A denúncia está hoje nas páginas de oito jornais europeus e resulta de um trabalho de investigação de um consórcio de jornalistas feito ao longo de dez meses pelo El País, NRC, L'Espresso, Etilaat Roz, SIRAJ, Der Spiegel, Le Monde e Politico, coordenado pela Lighthouse Reports.
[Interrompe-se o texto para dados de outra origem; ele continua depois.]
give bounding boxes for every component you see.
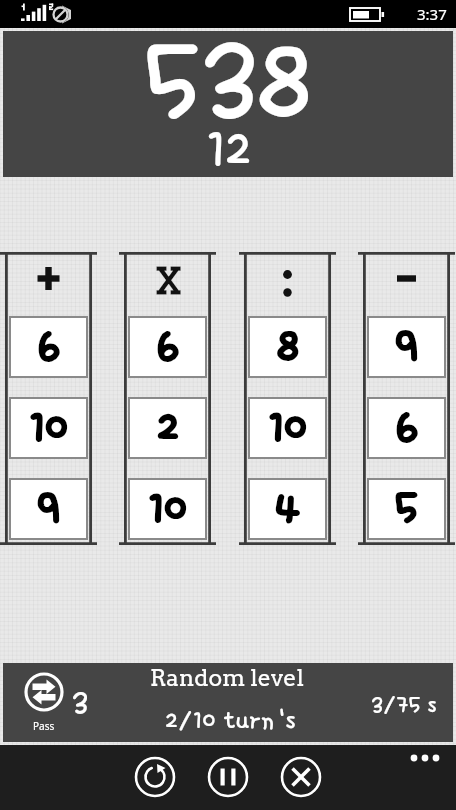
button[interactable]: Pause: [207, 756, 249, 798]
button[interactable]: 9: [369, 318, 444, 376]
staticText: 10: [29, 403, 68, 453]
staticText: 10: [29, 403, 68, 453]
staticText: 5: [395, 484, 418, 534]
staticText: X: [154, 258, 182, 303]
button[interactable]: 8: [250, 318, 325, 376]
staticText: 6: [157, 322, 179, 372]
staticText: 6: [157, 322, 179, 372]
staticText: 538: [144, 20, 312, 146]
button[interactable]: 6: [369, 399, 444, 457]
staticText: 6: [396, 403, 418, 453]
button[interactable]: 4: [250, 480, 325, 538]
button[interactable]: Close: [280, 756, 322, 798]
staticText: 6: [396, 403, 418, 453]
button[interactable]: 10: [130, 480, 205, 538]
staticText: 2: [157, 403, 179, 453]
staticText: 12: [206, 120, 251, 180]
staticText: 10: [148, 484, 187, 534]
staticText: 10: [148, 484, 187, 534]
button[interactable]: 6: [11, 318, 86, 376]
staticText: 9: [395, 322, 418, 372]
button[interactable]: 10: [250, 399, 325, 457]
button[interactable]: More options: [402, 745, 448, 771]
staticText: 6: [38, 322, 60, 372]
button[interactable]: Restart: [134, 756, 176, 798]
staticText: 6: [38, 322, 60, 372]
staticText: 3:37: [417, 4, 447, 24]
button[interactable]: 10: [11, 399, 86, 457]
staticText: Pass: [33, 719, 55, 733]
staticText: 9: [37, 484, 60, 534]
button[interactable]: 5: [369, 480, 444, 538]
staticText: 2/10 turn's: [165, 706, 296, 735]
staticText: 8: [277, 322, 299, 372]
staticText: 5: [395, 484, 418, 534]
staticText: 4: [275, 484, 300, 534]
staticText: 4: [275, 484, 300, 534]
button[interactable]: 6: [130, 318, 205, 376]
button[interactable]: Pass: [22, 673, 72, 733]
staticText: 10: [268, 403, 307, 453]
staticText: 10: [268, 403, 307, 453]
staticText: 9: [395, 322, 418, 372]
staticText: Random level: [150, 664, 305, 692]
button[interactable]: 9: [11, 480, 86, 538]
staticText: 8: [277, 322, 299, 372]
staticText: 3/75 s: [371, 692, 437, 718]
button[interactable]: 2: [130, 399, 205, 457]
staticText: 3: [72, 686, 88, 722]
staticText: 9: [37, 484, 60, 534]
staticText: 2: [157, 403, 179, 453]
E é divulgada numa altura em que a UE analisa a proposta da presidência húngara de multiplicar os centros de retenção de migrantes do lado de fora das fronteiras comunitárias.

Foram analisados documentos, imagens de satélite e redes sociais e entrevistada mais de uma centena de fontes na Turquia, Síria, Afeganistão e vários países europeus para reconstruir o funcionamento deste sistema de terceirização da gestão da migração às portas da UE. Segundo o El País e o Politico, consultados pelo PÚBLICO, o trabalho revela como as autoridades de Bruxelas estão conscientes da situação e até parecem satisfeitas com ela.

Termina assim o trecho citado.